3DPM: Can we fix it? Yes we can!

DrMrLordX · Jul 1, 2025

Epic necro. It hurts a little seeing @The_Stilt posting in a thread, along with @borandi . But time marches on.

Glad it's still available.

Maybe someday I'll revisit my janky Java version and attempt to emulate all six modes based on the pseudocode @borandi provided. That day is not today.

igor_kavinski · Jul 1, 2025

DrMrLordX said:
Maybe someday I'll revisit my janky Java version and attempt to emulate all six modes based on the pseudocode @borandi provided.

What makes you say that? Isn't that working C/C++ code that he provided?

DrMrLordX · Jul 1, 2025

igor_kavinski said:
What makes you say that? Isn't that working C/C++ code that he provided?

It's his benchmark. He never provided the full sourcecode that I can recall. All he did was provide pseudo-code.

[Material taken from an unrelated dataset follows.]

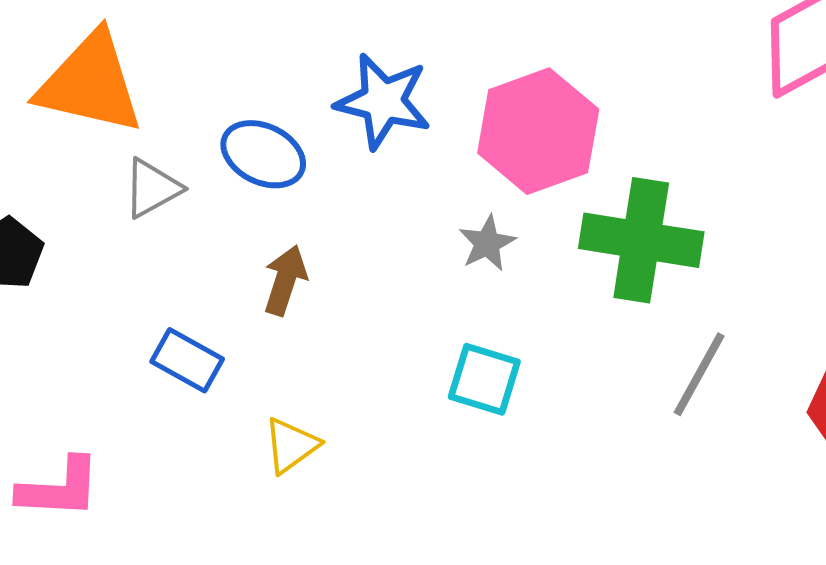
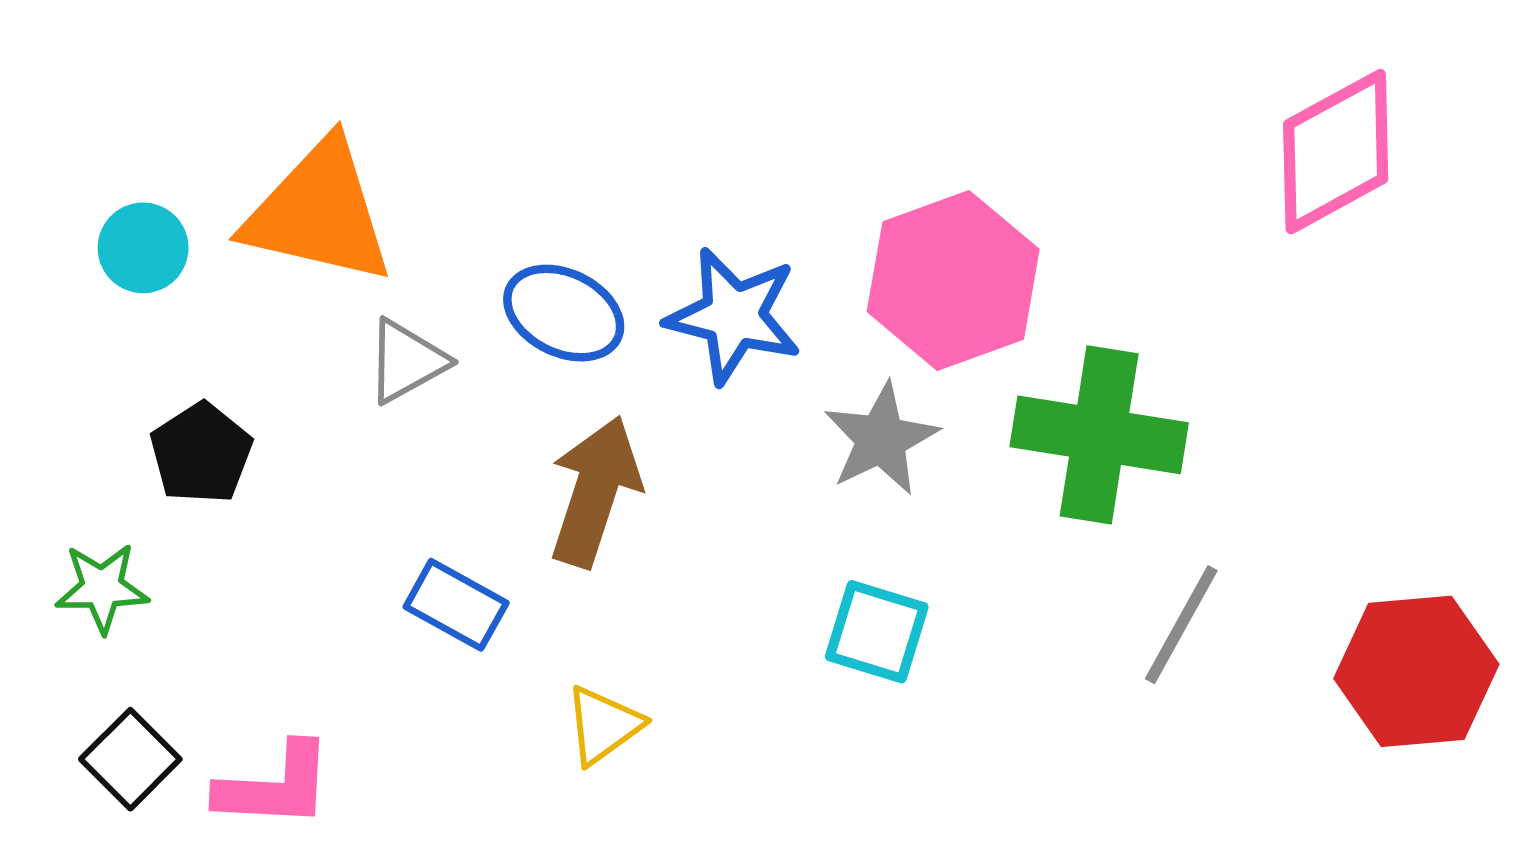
blue star: (383, 101) -> (734, 316), moved
gray star: (487, 243) -> (881, 439), size x1.4
brown arrow: (285, 280) -> (595, 491), size x1.5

igor_kavinski · Jul 1, 2025

DrMrLordX said:
It's his benchmark. He never provided the full sourcecode that I can recall. All he did was provide pseudo-code.

This very much looks like working code: https://forums.anandtech.com/threads/3dpm-can-we-fix-it-yes-we-can.2433693/post-38095680

I may try compiling it tomorrow if I can find the time.

DrMrLordX · Jul 1, 2025

Oh I forgot about that. Let us know how it works for you!

Schmide · Jul 1, 2025

If I knew then what I know now I could of expressed my thoughts better.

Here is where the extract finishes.